If data is not loaded within the selected interval, an existing anomaly may also be missed. For example, if data loading fails for several days and the data arrives later, the system checks only the most recent expected period and may not detect an anomaly that happened earlier.
Anomaly Notifications
If an anomaly is found, you receive a notification through the selected channel. The message includes:
- alert name
- metric name
- granularity, such as how often it is checked
- time period
- actual value
- applied filters, if any
- link to open the dashboard or visualization
Example:
- Metric: Net sales
- Frequency checked: weekly
- Period: Week 42 / 2025
- Actual value: 155K
- Filters: Country = US
- Triggered at: 12.11.2025 11:00 CET
- Link: open dashboard
Anomaly Investigation in Visualizations
You can highlight anomalies directly in a visualization so that unusual data points are visible at a glance on dashboards. This is useful when you want users to notice unexpected changes during regular dashboard review, without creating a scheduled alert.

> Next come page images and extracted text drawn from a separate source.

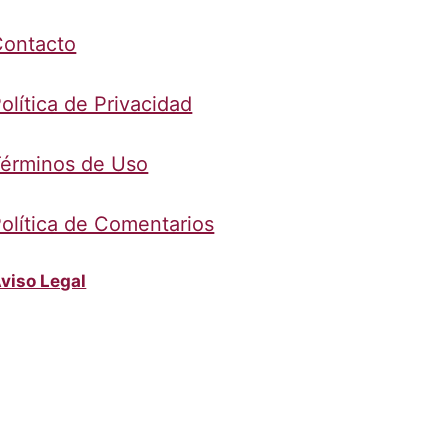
Contacto
olítica de Privacidad
érminos de Uso
olítica de Comentarios
viso Legal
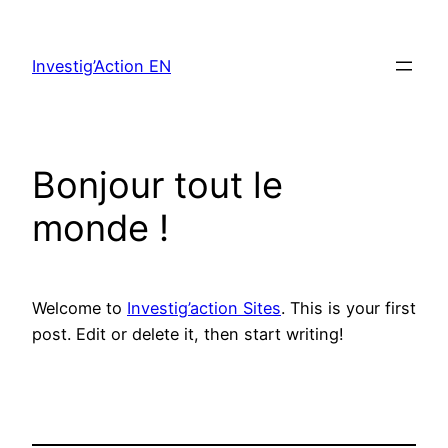
Skip
to
Investig’Action EN
content
Bonjour tout le
monde !
Welcome to
Investig’action Sites
. This is your first
post. Edit or delete it, then start writing!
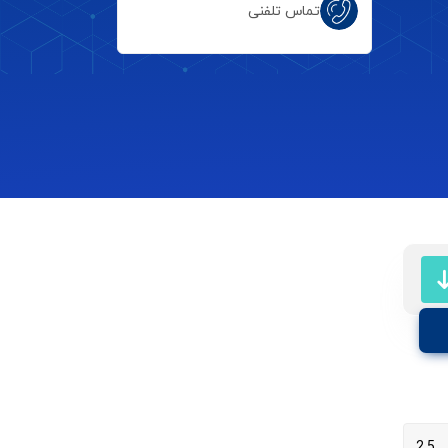
تماس تلفنی
2.5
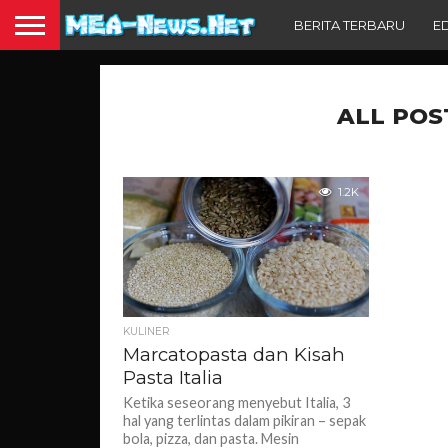
BERITA TERBARU
E
ALL POS
1.2K
KULINER
Marcatopasta dan Kisah
Pasta Italia
Ketika seseorang menyebut Italia, 3
hal yang terlintas dalam pikiran – sepak
bola, pizza, dan pasta. Mesin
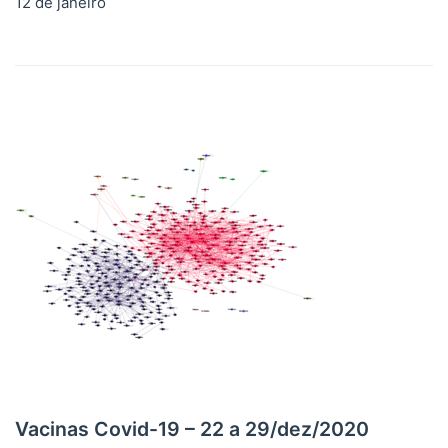
12 de janeiro
Vacinas Covid-19 – 22 a 29/dez/2020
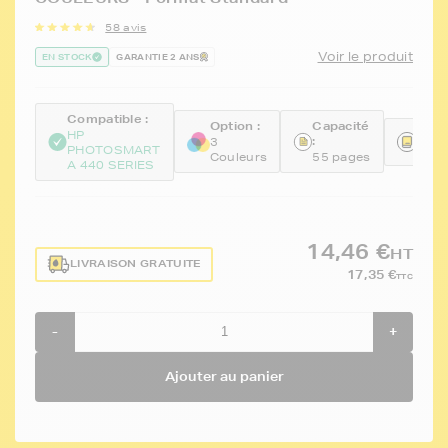
58 avis
Voir le produit
EN STOCK
GARANTIE 2 ANS
Compatible :
Option :
Capacité
Réfé
HP
:
3
PHOTOSMART
FTH
Couleurs
55 pages
A 440 SERIES
14,46 €
HT
LIVRAISON GRATUITE
17,35 €
TTC
-
+
Ajouter au panier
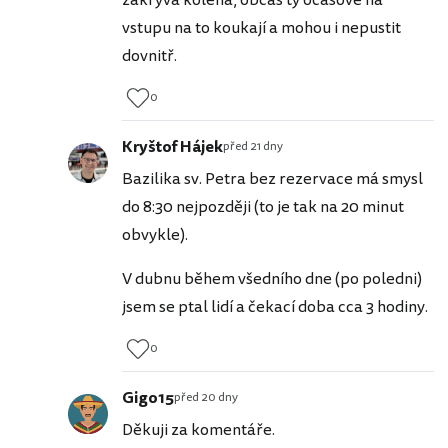
zakrýva kolena, občas ty ocasové na
vstupu na to koukají a mohou i nepustit
dovnitř.
0
Kryštof Hájek
před 21 dny
Bazilika sv. Petra bez rezervace má smysl
do 8:30 nejpozději (to je tak na 20 minut
obvykle).
V dubnu během všedního dne (po poledni)
jsem se ptal lidí a čekací doba cca 3 hodiny.
0
Gigo15
před 20 dny
Děkuji za komentáře.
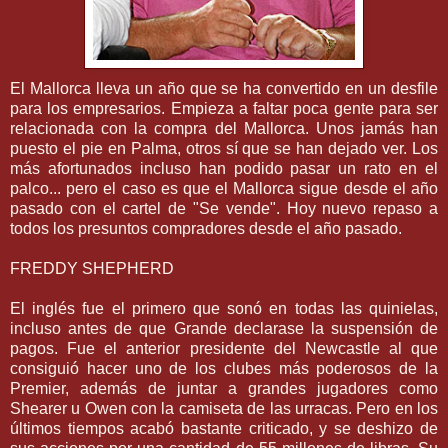
El Mallorca lleva un año que se ha convertido en un desfile
para los empresarios. Empieza a faltar poca gente para ser
relacionada con la compra del Mallorca. Unos jamás han
puesto el pie en Palma, otros sí que se han dejado ver. Los
más afortunados incluso han podido pasar un rato en el
palco... pero el caso es que el Mallorca sigue desde el año
pasado con el cartel de "Se vende". Hoy nuevo repaso a
todos los presuntos compradores desde el año pasado.
FREDDY SHEPHERD
El inglés fue el primero que sonó en todas las quinielas,
incluso antes de que Grande declarase la suspensión de
pagos. Fue el anterior presidente del Newcastle al que
consiguió hacer uno de los clubes más poderosos de la
Premier, además de juntar a grandes jugadores como
Shearer u Owen con la camiseta de las urracas. Pero en los
últimos tiempos acabó bastante criticado, y se deshizo de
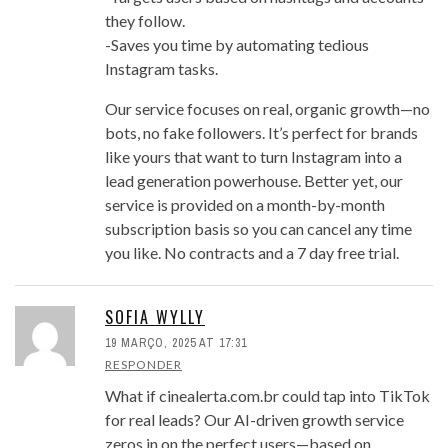
they follow.
-Saves you time by automating tedious
Instagram tasks.
Our service focuses on real, organic growth—no
bots, no fake followers. It’s perfect for brands
like yours that want to turn Instagram into a
lead generation powerhouse. Better yet, our
service is provided on a month-by-month
subscription basis so you can cancel any time
you like. No contracts and a 7 day free trial.
SOFIA WYLLY
19 MARÇO, 2025 AT 17:31
RESPONDER
What if cinealerta.com.br could tap into TikTok
for real leads? Our AI-driven growth service
zeros in on the perfect users—based on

This is an investigation feature, not a notification feature. No alert is sent only because anomalies are displayed in a visualization. For the configuration steps in Analytical Designer, see Use Smart Functions.
When the Option Is Available
In Analytical Designer, anomaly detection in visualizations is available only when all of the following conditions are met:
- The visualization type is Line chart.
- Exactly one metric is used.
- The metric is sliced by a date attribute.
Only users with AI Assistant permission can use anomaly detection in visualizations, both in Analytical Designer and on dashboards.
Configure Anomaly Detection in a Visualization
When anomaly detection is enabled for an eligible line chart, additional configuration options appear:
- Sensitivity
- Low: only large, rare deviations
- Medium (default): balanced signal-to-noise
- High: more aggressive detection
- Indicator color
- Indicator size
The indicator shape cannot be configured directly. It follows the Distinct point shapes setting in the visualization canvas.
After anomaly detection is enabled, normal data points keep their standard styling and anomalies are visually emphasized.
Tooltip and Legend Behavior
When you hover over a highlighted anomaly point, a tooltip explains why the point is marked as anomalous without requiring users to understand the underlying calculation.
When a chart contains a single metric and anomaly detection is enabled, the legend can be shown to help explain anomaly markers. Legend visibility is controlled by the visualization author.
Alerts and Visualization Consistency
Anomaly alerts and anomaly markers in visualizations are configured separately. You may receive an anomaly alert for a visualization where anomaly markers are not displayed, or for a different granularity than the one shown in the visualization.
If anomaly markers are hidden for a visualization, GoodData may show a warning when you schedule an anomaly alert. For example:
Anomaly markers are currently hidden on this visualization. Alert recipients will not see anomalies highlighted in the dashboard.
This keeps alerting flexible while making the behavior clear to users.
Investigate Anomalies With the Agentic AI Assistant
You can use the Anomaly Detection skill in the Agentic AI Assistant for immediate, ad-hoc anomaly investigation. Use this skill when you want to ask questions such as:
Are there any unusual patterns in sales over time?Find anomalies in revenue by region.What looks abnormal in support ticket volume this month?
The skill can run anomaly detection from chat, show a visualization, and, when data sharing is enabled, summarize what was found in natural language. It is designed for investigation and exploration. For recurring monitoring and notifications, use anomaly detection alerts instead.